Chen Zihao, Hu Long, Zhang Bao-Ting, Lu Aiping, Wang Yaofeng, Yu Yuanyuan, Zhang Ge
School of Chinese Medicine, The Chinese University of Hong Kong, Hong Kong, China.
Law Sau Fai Institute for Advancing Translational Medicine in Bone & Joint Diseases, School of Chinese Medicine, Hong Kong Baptist University, Hong Kong, China.
Int J Mol Sci. 2021 Mar 30;22(7):3605. doi: 10.3390/ijms22073605.
Aptamers are short single-stranded DNA, RNA, or synthetic Xeno nucleic acids (XNA) molecules that can interact with corresponding targets with high affinity. Owing to their unique features, including low cost of production, easy chemical modification, high thermal stability, reproducibility, as well as low levels of immunogenicity and toxicity, aptamers can be used as an alternative to antibodies in diagnostics and therapeutics. Systematic evolution of ligands by exponential enrichment (SELEX), an experimental approach for aptamer screening, allows the selection and identification of in vitro aptamers with high affinity and specificity. However, the SELEX process is time consuming and characterization of the representative aptamer candidates from SELEX is rather laborious. Artificial intelligence (AI) could help to rapidly identify the potential aptamer candidates from a vast number of sequences. This review discusses the advancements of AI pipelines/methods, including structure-based and machine/deep learning-based methods, for predicting the binding ability of aptamers to targets. Structure-based methods are the most used in computer-aided drug design. For this part, we review the secondary and tertiary structure prediction methods for aptamers, molecular docking, as well as molecular dynamic simulation methods for aptamer-target binding. We also performed analysis to compare the accuracy of different secondary and tertiary structure prediction methods for aptamers. On the other hand, advanced machine-/deep-learning models have witnessed successes in predicting the binding abilities between targets and ligands in drug discovery and thus potentially offer a robust and accurate approach to predict the binding between aptamers and targets. The research utilizing machine-/deep-learning techniques for prediction of aptamer-target binding is limited currently. Therefore, perspectives for models, algorithms, and implementation strategies of machine/deep learning-based methods are discussed. This review could facilitate the development and application of high-throughput and less laborious in silico methods in aptamer selection and characterization.

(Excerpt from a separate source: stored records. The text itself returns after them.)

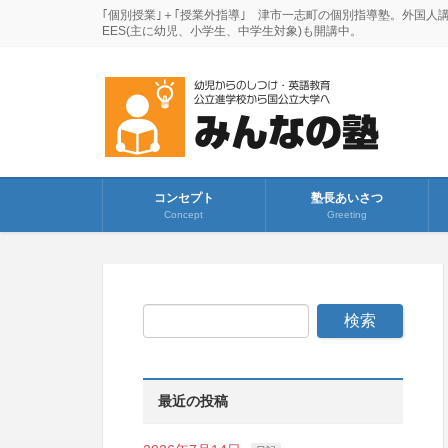
｢個別授業｣＋｢授業外指導｣ 津市一志町の個別指導塾。外国人
EES(主に幼児、小学生、中学生対象)も開講中。
コンセプト
塾長あいさつ
Concept
Greeting
最近の投稿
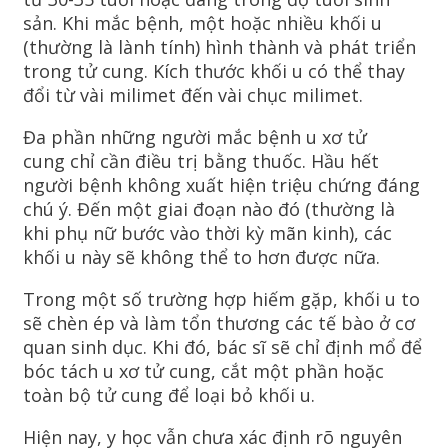
sản. Khi mắc bệnh, một hoặc nhiều khối u
(thường là lành tính) hình thành và phát triển
trong tử cung. Kích thước khối u có thể thay
đổi từ vài milimet đến vài chục milimet.
Đa phần những người mắc bệnh u xơ tử
cung chỉ cần điều trị bằng thuốc. Hầu hết
người bệnh không xuất hiện triệu chứng đáng
chú ý. Đến một giai đoạn nào đó (thường là
khi phụ nữ bước vào thời kỳ mãn kinh), các
khối u này sẽ không thể to hơn được nữa.
Trong một số trường hợp hiếm gặp, khối u to
sẽ chèn ép và làm tổn thương các tế bào ở cơ
quan sinh dục. Khi đó, bác sĩ sẽ chỉ định mổ để
bóc tách u xơ tử cung, cắt một phần hoặc
toàn bộ tử cung để loại bỏ khối u.
Hiện nay, y học vẫn chưa xác định rõ nguyên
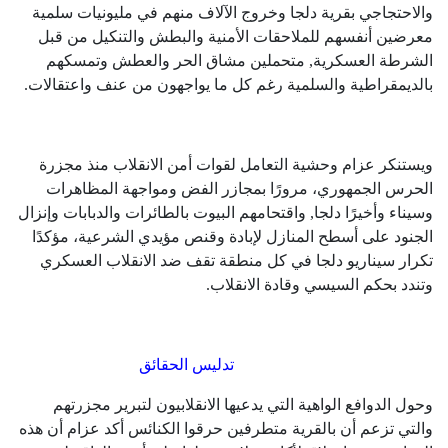
والاحتجاجي بقرية دلجا وخروج الآلاف منهم في مليونيات سلمية
معرضين أنفسهم للملاحقات الأمنية والبطش والتنكيل من قبل
الشرطة العسكرية, متحملين مشاق الحر والعطش وتمسكهم
بالديمقراطية والسلمية رغم كل ما يواجهون من عنف واعتقالات.
ويستنكر عزام وحشية التعامل لقوات أمن الانقلاب منذ مجزرة
الحرس الجمهوري، مرورًا بمجازر الفض ومواجهة المظاهرات
وسيناء وأخيرًا دلجا, واقتحامهم البيوت بالطائرات والدبابات وإنزال
الجنود على أسطح المنازل لإبادة وقنص مؤيدي الشرعية، مؤكدًا
تكرار سيناريو دلجا في كل منطقة تقف ضد الانقلاب العسكري
وتندد بحكم السيسي وقادة الانقلاب.
تدليس الحقائق
وحول الدوافع الواهية التي يدعيها الانقلابيون لتبرير مجزرتهم
والتي تزعم أن بالقرية متطرفين حرقوا الكنائس أكد عزام أن هذه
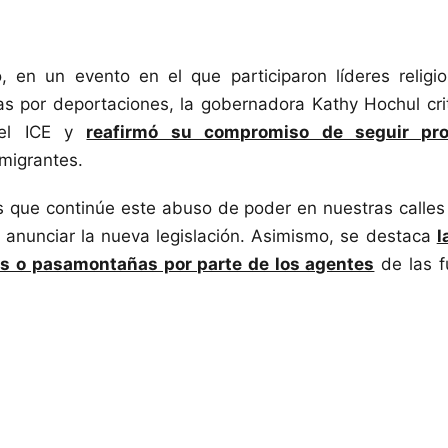
 en un evento en el que participaron líderes religio
as por deportaciones, la gobernadora Kathy Hochul crit
 del ICE y
reafirmó su compromiso de seguir pro
migrantes.
s que continúe este abuso de poder en nuestras calles
 anunciar la nueva legislación. Asimismo, se destaca
l
s o pasamontañas por parte de los agentes
de las f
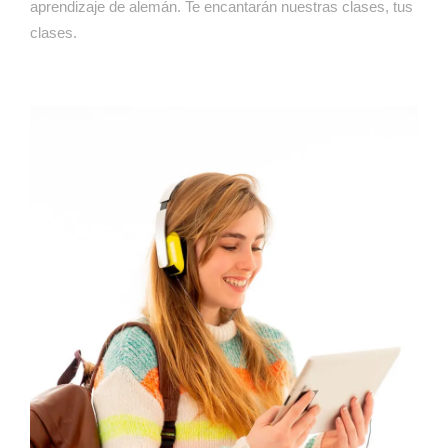
aprendizaje de alemán. Te encantarán nuestras clases, tus
clases.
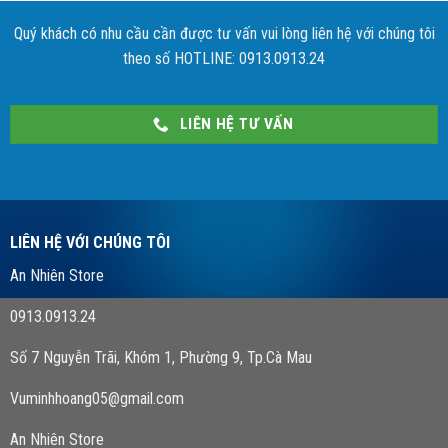
Quý khách có nhu cầu cần được tư vấn vui lòng liên hệ với chúng tôi
theo số HOTLINE: 0913.0913.24
LIÊN HỆ TƯ VẤN
LIÊN HỆ VỚI CHÚNG TÔI
An Nhiên Store
0913.0913.24
Số 7 Nguyễn Trãi, Khóm 1, Phường 9, Tp.Cà Mau
Vuminhhoang05@gmail.com
An Nhiên Store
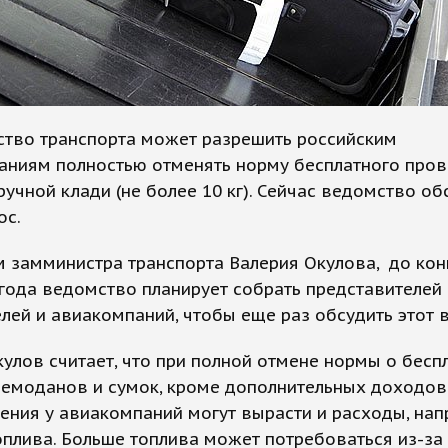
ство транспорта может разрешить российским
аниям полностью отменять норму бесплатного пров
ручной клади (не более 10 кг). Сейчас ведомство о
ос.
 замминистра транспорта Валерия Окулова, до кон
года ведомство планирует собрать представителей
лей и авиакомпаний, чтобы еще раз обсудить этот 
кулов считает, что при полной отмене нормы о бесп
чемоданов и сумок, кроме дополнительных доходов
ния у авиакомпаний могут вырасти и расходы, нап
оплива. Больше топлива может потребоваться из-за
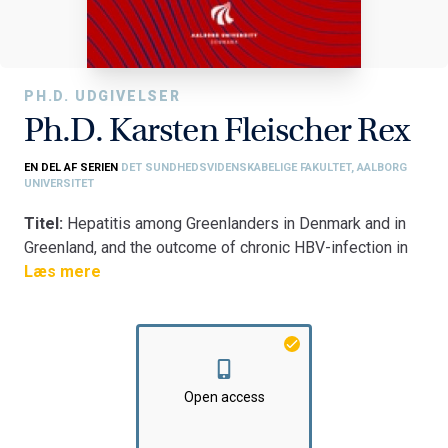
PH.D. UDGIVELSER
Ph.D. Karsten Fleischer Rex
EN DEL AF SERIEN
DET SUNDHEDSVIDENSKABELIGE FAKULTET, AALBORG
UNIVERSITET
Titel:
Hepatitis among Greenlanders in Denmark and in
Greenland, and the outcome of chronic HBV-infection in
Greenland
Læs mere
Fakultet:
Det Sundhedsvidenskabelige Fakultet
Institut:
Klinisk Institut
Open access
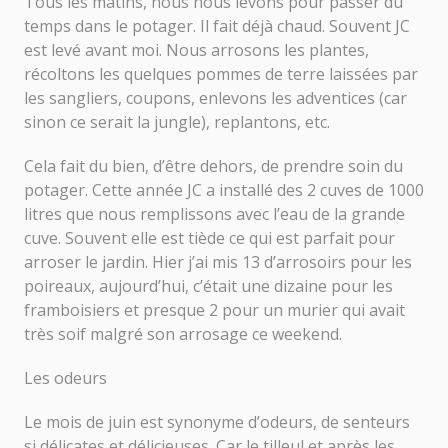
Tous les matins, nous nous levons pour passer du
temps dans le potager. Il fait déjà chaud. Souvent JC
est levé avant moi. Nous arrosons les plantes,
récoltons les quelques pommes de terre laissées par
les sangliers, coupons, enlevons les adventices (car
sinon ce serait la jungle), replantons, etc.
Cela fait du bien, d’être dehors, de prendre soin du
potager. Cette année JC a installé des 2 cuves de 1000
litres que nous remplissons avec l’eau de la grande
cuve. Souvent elle est tiède ce qui est parfait pour
arroser le jardin. Hier j’ai mis 13 d’arrosoirs pour les
poireaux, aujourd’hui, c’était une dizaine pour les
framboisiers et presque 2 pour un murier qui avait
très soif malgré son arrosage ce weekend.
Les odeurs
Le mois de juin est synonyme d’odeurs, de senteurs
si délicates et délicieuses. Car le tilleul et après les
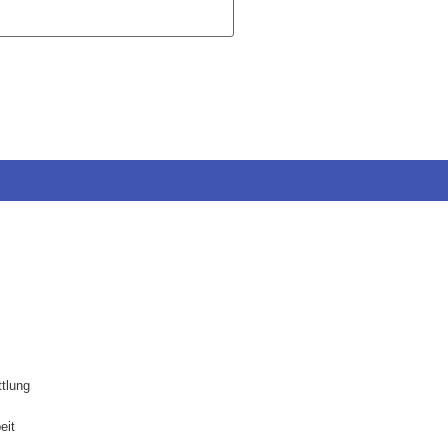
ttlung
eit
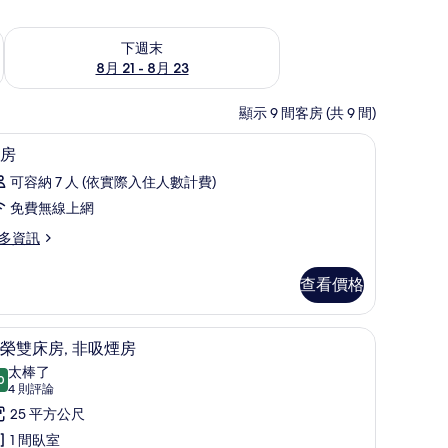
況
查看下週末 (8月 21 - 8月 23) 的供應情況
下週末
8月 21 - 8月 23
顯示 9 間客房 (共 9 間)
書桌、熨斗/熨衣板、免費無線上網
顯
4
房
示
可容納 7 人 (依實際入住人數計費)
客
免費無線上網
房
多資訊
的
所
查看價格
有
相
熨衣板、免費無線上網
尊榮雙床房, 非吸煙房 | 書桌、熨斗/熨衣板、
顯
4
榮雙床房, 非吸煙房
片
示
太棒了
0
9.0 分，滿分 10 分
尊
(4
4 則評論
則
榮
25 平方公尺
評
雙
1 間臥室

适体是短的单链DNA、RNA或合成的异种核酸(XNA)分子,能够与相应靶标进行高亲和力相互作用。由于其独特的特性,包括生产成本低、易于化学修饰、热稳定性高、可重复性以及低免疫原性和毒性,适体可作为诊断和治疗中抗体的替代品。指数富集配体系统进化技术(SELEX)是一种用于适体筛选的实验方法,能够选择和鉴定具有高亲和力和特异性的体外适体。然而,SELEX过程耗时,且从SELEX中表征具有代表性的适体候选物相当费力。人工智能(AI)有助于从大量序列中快速识别潜在的适体候选物。本综述讨论了AI流程/方法的进展,包括基于结构的方法以及基于机器学习/深度学习的方法,用于预测适体与靶标的结合能力。基于结构的方法在计算机辅助药物设计中使用最为广泛。对于这部分内容,我们综述了适体的二级和三级结构预测方法、分子对接以及适体-靶标结合的分子动力学模拟方法。我们还进行了分析,以比较不同适体二级和三级结构预测方法的准确性。另一方面,先进的机器学习/深度学习模型在药物发现中预测靶标与配体之间的结合能力方面取得了成功,因此有可能提供一种强大而准确的方法来预测适体与靶标之间的结合。目前利用机器学习/深度学习技术预测适体-靶标结合的研究有限。因此,本文讨论了基于机器学习/深度学习方法的模型、算法和实施策略的前景。本综述有助于高通量且省力的计算机模拟方法在适体选择和表征中的开发与应用。